I passed a couple of kids laughing about a viral cat video, and a taller dude threw a wad of paper at someone's back. High school energy. Chaotic, hormonal, and just stupid enough to make you believe the world revolved around who sat next to who in biology.

I couldn't really be talking I was a teen after all but I never got the opportunity to indulge in those kinds of behaviors, not even Marco has.

Then there was Jackie Lynn Thomas.

A flash of blonde and a skateboard. Marco's memories surged with embarrassing intensity. Awkward glances, daydreams that bordered on PG-13, and a weird recurring fantasy involving a tandem bicycle and matching helmets.

I felt secondhand shame. But also amusement.
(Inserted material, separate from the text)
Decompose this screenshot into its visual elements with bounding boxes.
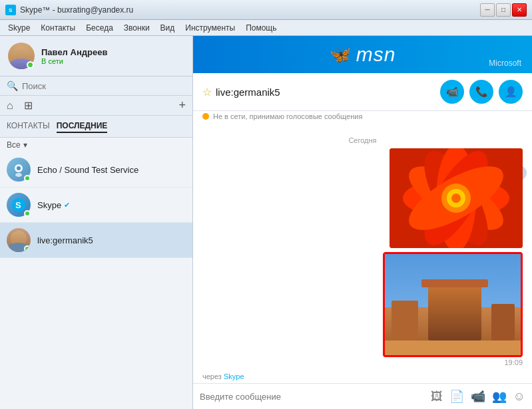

Jackie zoomed by and gave me a friendly nod.

I blinked. "Hey."

She paused for a second turning back with a wave "Hey Marco!"

Cool. Smooth. Totally not weird.

I pulled my hoodie up. It felt strange, like I was trying to shrink into Marco's skin instead of stretch out of it. Not today. I couldn't afford to be scared.

But my heart did flutter more than usual as she continued by.

By the time I reached the gates of Echo Creek Academy, I paused. Took it in.

The building stood there like a fortress of awkward teenage rites. My personal battleground.

I flexed my fingers, feeling the buzz of adrenaline that always hit me before a fight. This wasn't combat like I was used to. No fists. No strategy. But it was still a challenge.

"Alright," I muttered to myself. "Let's rewrite history."

And with that, the new Marco Diaz walked through the doors.